Así Umberto Eco haya dicho, con la arrogancia propia de un intelectual, que “las redes sociales dan el derecho a hablar a legiones de idiotas”, el debate público vive hoy un permanente conflicto. Sus tensiones, en definitiva, socavan la estructura de lo que hasta hace un par de décadas conocíamos como el orden.
La inmediatez y el volumen infinito de la información no son las únicas características de las plataformas digitales. Quienes estudian su comportamiento y alcance advierten que ‘lo moral’ es un concepto que en las redes está en permanente deconstrucción y que, sobre la base de esta pretendida horizontalidad, el paradigma de las relaciones sociales dejó de ser el de la caridad (ricos sobre pobres) para entrar en el de la dignidad (no importan nuestros esfuerzos, roles en la comunidad o peligrosas contradicciones, pues todo lo que se pinte de exclusión merece reivindicarse).

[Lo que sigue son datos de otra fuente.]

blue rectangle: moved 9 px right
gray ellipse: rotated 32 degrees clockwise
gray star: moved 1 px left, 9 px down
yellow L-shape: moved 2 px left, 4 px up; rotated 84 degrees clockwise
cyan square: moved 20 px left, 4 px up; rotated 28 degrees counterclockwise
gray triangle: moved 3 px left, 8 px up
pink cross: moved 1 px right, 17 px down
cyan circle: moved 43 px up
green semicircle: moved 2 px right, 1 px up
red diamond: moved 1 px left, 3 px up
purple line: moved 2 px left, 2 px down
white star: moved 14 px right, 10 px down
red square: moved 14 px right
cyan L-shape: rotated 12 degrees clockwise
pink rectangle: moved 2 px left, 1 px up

El sistema democrático ecuatoriano ha querido fortalecer, desde 2018, el valor institucional de la libertad de expresión, deshaciendo el entramado jurídico de la mordaza correísta. Sin embargo, las llamadas Tecnologías de la Comunicación e Información nos han demostrado su capacidad de ampliar el espectro de la denuncia y la opinión. Ahora, las audiencias y públicos, en todos los aspectos, están conectados y movilizados para exigir derechos y plantear nuevas formas de entender la vida. Eso es positivo.

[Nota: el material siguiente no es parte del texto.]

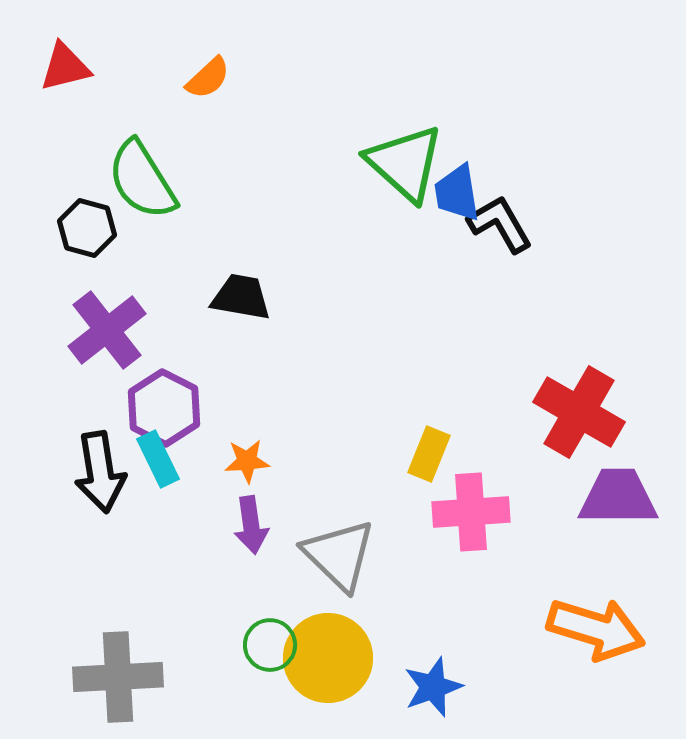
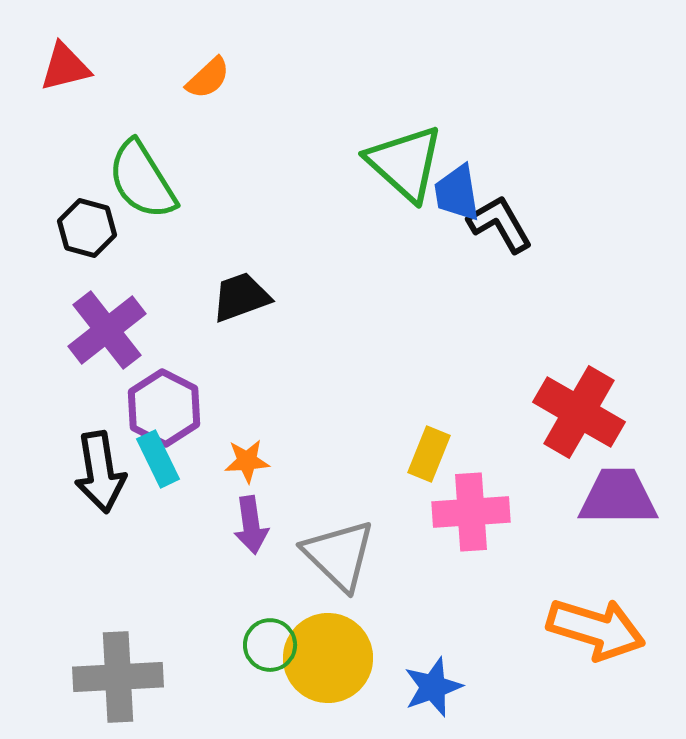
black trapezoid: rotated 30 degrees counterclockwise
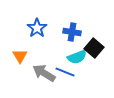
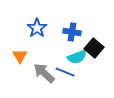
gray arrow: rotated 10 degrees clockwise
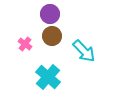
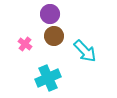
brown circle: moved 2 px right
cyan arrow: moved 1 px right
cyan cross: moved 1 px down; rotated 25 degrees clockwise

Pero esa mutación, donde el ciudadano se ha convertido en un ciberactivista, ha creado comunidades intolerantes y proclives a la censura. Las redes sociales están contaminadas por el fenómeno de la posverdad, donde las opiniones, las emociones y el perfil controversial de quienes las emiten tienen más peso que el valor informativo de lo que se dice.
En la nueva guerra por el relato, las plataformas digitales están perdiendo su esencia de horizontalidad para volver a la sociedad, otra vez, rígida y vertical donde la escala de la nueva pirámide está definida por cómo pensamos, cómo lo decimos así como por la interpretación política que los activistas dan a nuestros valores. Ahora, hasta la gramática tiene que ser destruida.

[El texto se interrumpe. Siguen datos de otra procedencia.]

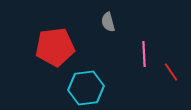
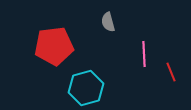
red pentagon: moved 1 px left, 1 px up
red line: rotated 12 degrees clockwise
cyan hexagon: rotated 8 degrees counterclockwise
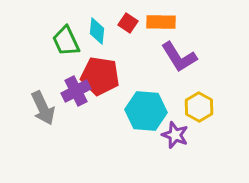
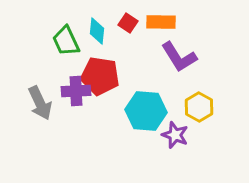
purple cross: rotated 24 degrees clockwise
gray arrow: moved 3 px left, 5 px up
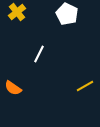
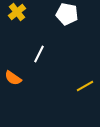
white pentagon: rotated 15 degrees counterclockwise
orange semicircle: moved 10 px up
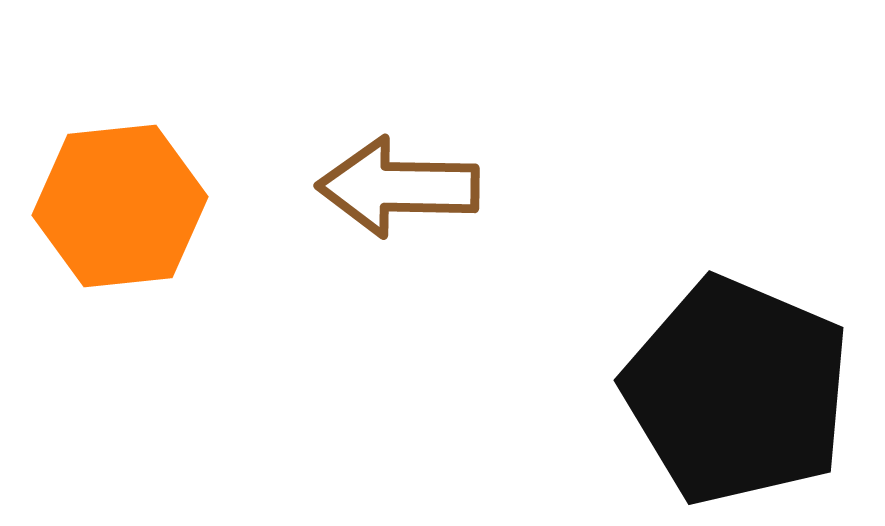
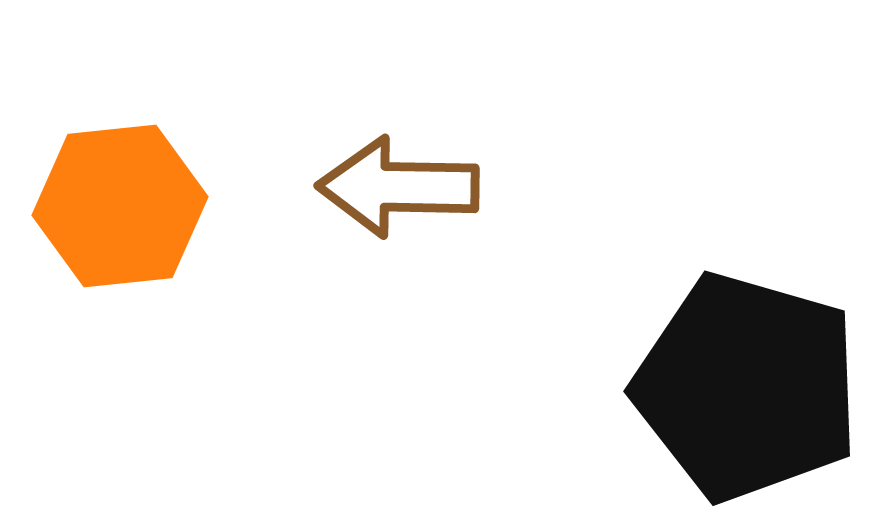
black pentagon: moved 10 px right, 4 px up; rotated 7 degrees counterclockwise
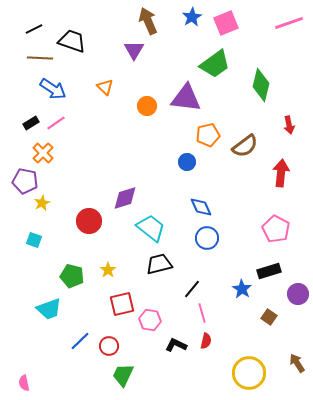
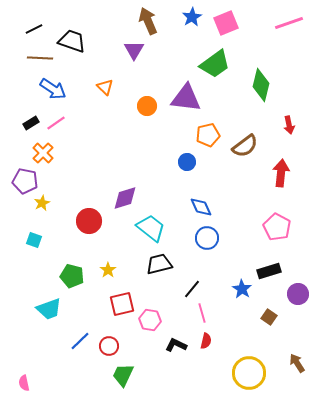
pink pentagon at (276, 229): moved 1 px right, 2 px up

El periodismo, una de las actividades más sensibles de la convivencia en democracia, se enfrenta a nuevos tribunales de opinión. A los censores de las redes muy poco les importa la trascendencia y experiencia acumulada de los medios que por décadas han servido al país con errores y aciertos. Prácticamente invalidan el hecho de que la política editorial de un diario, una radio o un canal de televisión, es el mejor mecanismo de autorregulación, más allá de cualquier ley o superintendencia.
No es la primera vez que el periodismo se enfrenta a los cambios de una sociedad. Y a los nuevos dueños de la verdad se les demostrará que el activista nunca reemplazará al periodista.